A friend of mine recently introduced me to this tarot deck (or rather the real tarot deck, of which this link is the online version). It's not the conventional fool, kings and cups sort, but involves suits of cards that are the elements of nature and such.
Reading into it, it's super lovely, although I confess some of it I find a bit too ethereal for my liking. But I've felt that way about practically everything I've encountered in life that involves faith and belief, so whatever. And it is at times disarmingly accurate.
Feeling rather faithless and anxious this evening, I indulged in one of their online multi card readings, and got this:
(warning: long and probably of little interest to anyone but me. Don't say i don't look out for you, dear reader[s])
A master in Zen is not simply a teacher. In all the religions there are only teachers. They teach you about subjects which you don't know, and they ask you to believe because there is no way to bring those experiences into objective reality. Neither has the teacher known them - he has believed them; he transfers his belief to somebody else.
Zen is not a believer's world. It is not for the faithful ones; it is for those daring souls who can drop all belief, unbelief, doubt, reason, mind, and simply enter into their pure existence without boundaries. But it brings a tremendous transformation.
Hence, let me say that while others are involved in philosophies, Zen is involved in metamorphosis, in a transformation. It is authentic alchemy: it changes you from base metal into gold. But its language has to be understood, not with your reasoning and intellectual mind but with your loving heart. Or even just listening, not bothering whether it is true or not. And a moment comes suddenly that you see it, which has been eluding you your whole life.

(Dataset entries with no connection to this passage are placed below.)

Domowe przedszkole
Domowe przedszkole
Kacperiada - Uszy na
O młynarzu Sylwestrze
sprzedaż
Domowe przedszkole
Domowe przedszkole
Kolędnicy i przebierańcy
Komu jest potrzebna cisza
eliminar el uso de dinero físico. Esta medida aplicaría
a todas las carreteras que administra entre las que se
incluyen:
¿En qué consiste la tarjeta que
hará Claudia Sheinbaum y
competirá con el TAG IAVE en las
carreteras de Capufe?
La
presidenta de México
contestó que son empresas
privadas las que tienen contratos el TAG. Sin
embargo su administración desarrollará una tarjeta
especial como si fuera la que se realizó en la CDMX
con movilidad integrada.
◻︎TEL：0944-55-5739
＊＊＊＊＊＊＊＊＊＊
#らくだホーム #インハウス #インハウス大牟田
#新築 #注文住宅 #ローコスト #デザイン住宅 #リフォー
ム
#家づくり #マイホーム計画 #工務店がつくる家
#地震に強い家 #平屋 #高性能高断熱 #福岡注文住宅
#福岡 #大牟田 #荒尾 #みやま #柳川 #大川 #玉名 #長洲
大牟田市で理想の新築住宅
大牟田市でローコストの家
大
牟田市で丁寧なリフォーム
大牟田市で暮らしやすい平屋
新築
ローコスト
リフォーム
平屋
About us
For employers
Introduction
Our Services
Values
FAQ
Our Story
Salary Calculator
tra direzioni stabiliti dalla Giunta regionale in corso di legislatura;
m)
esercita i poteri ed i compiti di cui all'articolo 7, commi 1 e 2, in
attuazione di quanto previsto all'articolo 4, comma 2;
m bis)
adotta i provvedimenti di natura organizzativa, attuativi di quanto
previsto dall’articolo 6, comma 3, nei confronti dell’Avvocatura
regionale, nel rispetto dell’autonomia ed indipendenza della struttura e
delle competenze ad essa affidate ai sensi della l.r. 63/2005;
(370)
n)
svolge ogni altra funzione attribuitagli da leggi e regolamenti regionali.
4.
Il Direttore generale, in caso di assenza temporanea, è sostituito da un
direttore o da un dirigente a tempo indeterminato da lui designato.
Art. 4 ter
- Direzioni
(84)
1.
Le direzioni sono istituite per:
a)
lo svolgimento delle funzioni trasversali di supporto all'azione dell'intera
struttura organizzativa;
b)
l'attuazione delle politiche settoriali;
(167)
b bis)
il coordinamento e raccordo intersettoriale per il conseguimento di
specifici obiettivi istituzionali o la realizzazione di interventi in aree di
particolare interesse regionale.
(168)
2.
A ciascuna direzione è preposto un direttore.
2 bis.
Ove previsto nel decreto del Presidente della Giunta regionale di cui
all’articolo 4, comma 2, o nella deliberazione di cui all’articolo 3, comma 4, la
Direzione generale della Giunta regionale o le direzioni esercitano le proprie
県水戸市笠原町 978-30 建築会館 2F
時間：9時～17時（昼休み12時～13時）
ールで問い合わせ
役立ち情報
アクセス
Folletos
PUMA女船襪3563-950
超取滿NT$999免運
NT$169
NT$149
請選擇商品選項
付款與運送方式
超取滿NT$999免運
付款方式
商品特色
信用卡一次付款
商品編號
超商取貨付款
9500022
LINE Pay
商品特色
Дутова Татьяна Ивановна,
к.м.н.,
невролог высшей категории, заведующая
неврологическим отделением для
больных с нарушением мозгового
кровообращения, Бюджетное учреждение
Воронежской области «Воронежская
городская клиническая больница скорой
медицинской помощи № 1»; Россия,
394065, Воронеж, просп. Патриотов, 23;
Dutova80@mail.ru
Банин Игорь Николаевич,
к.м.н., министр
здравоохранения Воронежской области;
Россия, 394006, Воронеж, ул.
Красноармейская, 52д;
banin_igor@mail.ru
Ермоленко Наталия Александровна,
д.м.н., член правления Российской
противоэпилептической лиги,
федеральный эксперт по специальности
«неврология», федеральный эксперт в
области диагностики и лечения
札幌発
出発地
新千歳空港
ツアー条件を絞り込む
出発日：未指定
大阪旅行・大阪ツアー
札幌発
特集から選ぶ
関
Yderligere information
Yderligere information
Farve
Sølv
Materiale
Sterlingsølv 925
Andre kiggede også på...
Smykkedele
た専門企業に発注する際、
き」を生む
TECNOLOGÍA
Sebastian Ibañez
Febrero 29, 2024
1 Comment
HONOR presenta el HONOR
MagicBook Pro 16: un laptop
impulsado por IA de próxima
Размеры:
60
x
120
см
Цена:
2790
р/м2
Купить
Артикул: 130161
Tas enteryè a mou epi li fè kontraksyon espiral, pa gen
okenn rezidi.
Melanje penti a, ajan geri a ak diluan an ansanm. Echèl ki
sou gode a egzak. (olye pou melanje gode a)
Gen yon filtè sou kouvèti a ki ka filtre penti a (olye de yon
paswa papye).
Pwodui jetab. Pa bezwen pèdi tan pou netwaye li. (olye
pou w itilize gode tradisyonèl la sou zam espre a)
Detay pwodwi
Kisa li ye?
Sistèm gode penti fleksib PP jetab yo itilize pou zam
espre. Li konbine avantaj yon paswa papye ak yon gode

Suddenly, what Gautam Buddha called "eighty-four thousand doors" open.
Osho Zen: The Solitary Bird, Cuckoo of the Forest Chapter 6
The central figure in this card sits atop the vast flower of the void, and holds the symbols of transformation - the sword that cuts through illusion, the snake that rejuvenates itself by shedding its skin, the broken chain of limitations, and the yin/yang symbol of transcending duality. One of its hands rests on its lap, open and receptive. The other reaches down to touch the mouth of a sleeping face, symbolizing the silence that comes when we are at rest.
This is a time for a deep let-go. Allow any pain, sorrow, or difficulty just to be there, accepting its "facticity." It is very much like the experience of Gautam Buddha when, after years of seeking, he finally gave up, knowing there was nothing more that he could do. That very night, he became enlightened.
Transformation comes, like death, in its own time. And, like death, it takes you from one dimension into another.
OR SO I THOUGHT.
Then i realized i got the reading of the cards wrong, and that card was not in fact the "Me" representative card at all. This was: (and yes, there is more)
Zen says that if you drop knowledge - and within knowledge everything is included; your name, your identity, everything, because this has been given to you by others - if you drop all that has been given by others, you will have a totally different quality to your being: innocence. This will be a crucifixion of the persona, the personality, and there will be a resurrection of your innocence. You will become a child again, reborn.
Osho Dang Dang Doko Dang Chapter 7
The old man in this card radiates a childlike delight in the world. There is a sense of grace surrounding him, as if he is at home with himself and with what life has brought. He seems to be having a playful communication with the praying mantis on his finger, as if the two of them are the greatest friends. The pink flowers cascading around him represent a time of letting go, relaxation and sweetness. They are a response to his presence, a reflection of his own qualities.
The innocence that comes from a deep experience of life is childlike, but not childish. The innocence of children is beautiful, but ignorant. It will be replaced by mistrust and doubt as the child grows and learns that the world can be a dangerous and threatening place. But the innocence of a life lived fully has a quality of wisdom and acceptance of the ever-changing wonder of life.
Rats. I think I preferred the first one. Isn't there something to be said for the significance of error, even in the art of reading...erm...online tarot cards?